Kim Mi-Hee, Ahn Hyojin, Kang Soyeon, Lee Ahra, Wie Seong-Heon
Division of Infectious Diseases, Department of Internal Medicine, St. Vincent's Hospital, College of Medicine, The Catholic University of Korea, Seoul, Korea.
Division of Infectious Diseases Department of Internal Medicine, Daejeon St. Mary's Hospital, College of Medicine, The Catholic University of Korea, Seoul, Korea.
Korean J Intern Med. 2025 May;40(3):482-490. doi: 10.3904/kjim.2024.213. Epub 2025 Apr 30.
BACKGROUND/AIMS: This study aimed to investigate co-occurrence and clinical characteristics of sexually transmitted infections (STIs) and pelvic inflammatory disease (PID) in women hospitalized for acute pyelonephritis (APN).

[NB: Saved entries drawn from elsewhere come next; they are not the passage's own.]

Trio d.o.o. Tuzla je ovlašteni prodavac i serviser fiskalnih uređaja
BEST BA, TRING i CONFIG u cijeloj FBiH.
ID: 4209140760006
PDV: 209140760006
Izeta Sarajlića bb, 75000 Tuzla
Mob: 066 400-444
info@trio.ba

This single-center retrospective study reviewed medical records of inpatients with APN from January 2019 to February 2023 and identified records of 142 patients who were referred to a gynecologist to evaluate gynecological diseases including STIs.

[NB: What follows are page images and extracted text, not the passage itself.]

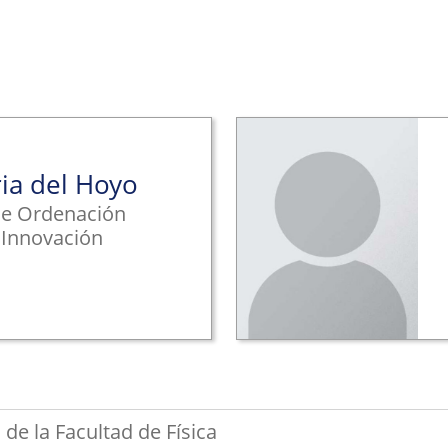
ria del Hoyo
de Ordenación
 Innovación
e la Facultad de Física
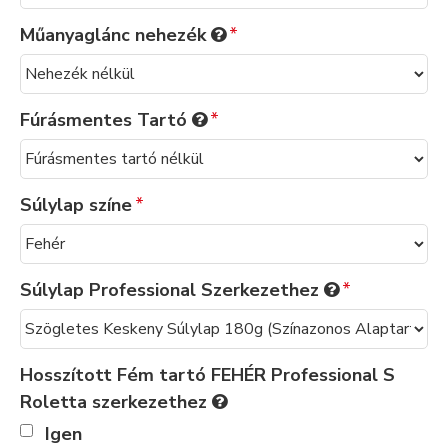
Műanyaglánc nehezék
Fúrásmentes Tartó
Súlylap színe
Súlylap Professional Szerkezethez
Hosszított Fém tartó FEHÉR Professional S
Roletta szerkezethez
Igen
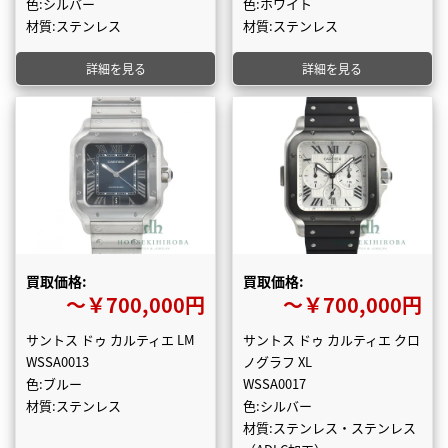
色:シルバー
色:ホワイト
材質:ステンレス
材質:ステンレス
詳細を見る
詳細を見る
買取価格:
買取価格:
〜￥700,000円
〜￥700,000円
サントス ドゥ カルティエ LM
サントス ドゥ カルティエ クロ
WSSA0013
ノグラフ XL
色:ブルー
WSSA0017
材質:ステンレス
色:シルバー
材質:ステンレス・ステンレス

Of the 142 patients, 47 were tested positive for sexually transmitted pathogens in nucleic acid amplification testing, confirming the presence of STIs. In patients with APN, those with STIs were more likely to have lower abdominal pain or cervical motion tenderness (CMT) on pelvic examination and leukocytosis (> 14.5 × 109/L) than those without STIs. Of the 93 patients who underwent pelvic examination, 34 had CMT with one or more of additional criteria for the clinical diagnosis of PID, such as abnormal vaginal discharge and leukorrhea confirmed by microscopic examination, which could be clinically diagnosed as PID.
In sexually active women with APN, it is important to evaluate the possibility of STIs and PID, considering several risk factors such as lower abdominal pain, abnormal vaginal discharge, CMT, and leukocytosis.

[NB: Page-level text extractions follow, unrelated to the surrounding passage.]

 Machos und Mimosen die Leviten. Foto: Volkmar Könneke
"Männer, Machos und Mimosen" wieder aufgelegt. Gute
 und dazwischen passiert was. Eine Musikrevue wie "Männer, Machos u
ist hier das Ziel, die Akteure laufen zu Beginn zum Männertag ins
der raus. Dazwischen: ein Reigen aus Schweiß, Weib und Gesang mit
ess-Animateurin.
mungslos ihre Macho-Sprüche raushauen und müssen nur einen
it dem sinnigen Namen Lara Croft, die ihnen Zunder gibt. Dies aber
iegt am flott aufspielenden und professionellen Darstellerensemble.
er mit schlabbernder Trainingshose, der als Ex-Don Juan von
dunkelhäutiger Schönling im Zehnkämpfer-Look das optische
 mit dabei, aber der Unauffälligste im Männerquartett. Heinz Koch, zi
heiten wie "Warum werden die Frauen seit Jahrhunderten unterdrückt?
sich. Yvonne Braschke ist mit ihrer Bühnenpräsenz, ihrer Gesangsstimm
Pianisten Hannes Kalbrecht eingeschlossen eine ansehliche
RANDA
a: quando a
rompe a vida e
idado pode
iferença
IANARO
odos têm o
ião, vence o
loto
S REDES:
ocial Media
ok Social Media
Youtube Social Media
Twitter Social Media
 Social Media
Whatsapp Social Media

背景/目的:本研究旨在调查因急性肾盂肾炎(APN)住院的女性中性传播感染(STIs)和盆腔炎(PID)的共现情况及临床特征。
这项单中心回顾性研究回顾了2019年1月至2023年2月期间APN住院患者的病历,并确定了142名被转诊至妇科医生处评估包括性传播感染在内的妇科疾病的患者记录。
在这142名患者中,47名在核酸扩增检测中性传播病原体呈阳性,证实存在性传播感染。在APN患者中,患有性传播感染的患者比没有性传播感染的患者在盆腔检查时更有可能出现下腹部疼痛或宫颈举痛(CMT)以及白细胞增多(>14.5×10⁹/L)。在接受盆腔检查的93名患者中,34名有宫颈举痛,并伴有一项或多项PID临床诊断的附加标准,如显微镜检查证实阴道分泌物异常和白带异常,这些患者可临床诊断为PID。
在患有APN且有性行为的女性中,考虑到下腹部疼痛、阴道分泌物异常、宫颈举痛和白细胞增多等多种风险因素,评估性传播感染和PID的可能性很重要。